Ever walk into an important meeting and just know right away you’re out-of-sync with your counterpart?
Immediately sensing you’re not aligned with the person opposite you is a daunting proposition. You need to make inroads and you must make the best of the situation. So, how to proceed?
The problems can stem from anywhere. You’re dressed business formal, he/she’s ultra-casual, there’s a major age gap, business styles are worlds apart, you’re punctual and he/she is, well, late and the list goes on.
If this meeting matters to you and your role’s more subordinate, you’ll be scrambling to repair these first impressions, from the get-go. Quite likely, you’re working against the odds, but somehow you still must find a way to get the best outcome possible.

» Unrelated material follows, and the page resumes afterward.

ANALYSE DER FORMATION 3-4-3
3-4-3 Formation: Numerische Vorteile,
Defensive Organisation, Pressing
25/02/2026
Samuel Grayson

Let’s face it, if you’re selling something (yourself, product, ideas, etc.) it’s critical you establish rapport. Being in-sync is crucial. And unfortunately, such real alignment has many facets and associated liabilities.

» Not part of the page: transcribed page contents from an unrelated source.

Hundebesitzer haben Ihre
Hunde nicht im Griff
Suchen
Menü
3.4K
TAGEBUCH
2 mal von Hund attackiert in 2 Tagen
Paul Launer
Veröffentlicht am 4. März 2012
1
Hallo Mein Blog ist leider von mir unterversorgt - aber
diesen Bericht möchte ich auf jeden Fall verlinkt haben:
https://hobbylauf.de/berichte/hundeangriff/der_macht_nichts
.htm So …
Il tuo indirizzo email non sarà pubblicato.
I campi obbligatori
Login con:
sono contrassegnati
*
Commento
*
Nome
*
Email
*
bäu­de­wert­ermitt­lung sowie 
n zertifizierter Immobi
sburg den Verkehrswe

So, before you attend a F2F on an issue that really matters to you, recognize it’s not just about looking and being your best. Yes, you do need to present your best side, but it must be aligned and synchronized to the needs of the other party.
Again, before you meet you should have researched the style of the person and company with whom you’ll meet. Most of the gaffs above should be proactively avoided. But, do it honestly. Keep faith with who you are as a professional and a person.
If you’re a little more formal and it’s an ultra-casual environment, dress down a little. You may not need to pull out the flip-flops; most solid professionals should recognize and value the diversity of others. Always be on-time, but unemotionally except the flexibility in schedules and informality in meetings that your counterpart may exhibit. Such behavior may not reflect their professional regard.
Once you’re settled for discussion, you should consider this tip for quickly building rapport. You need to get on the same page as your counterpart: Mirroring is a great way to succeed.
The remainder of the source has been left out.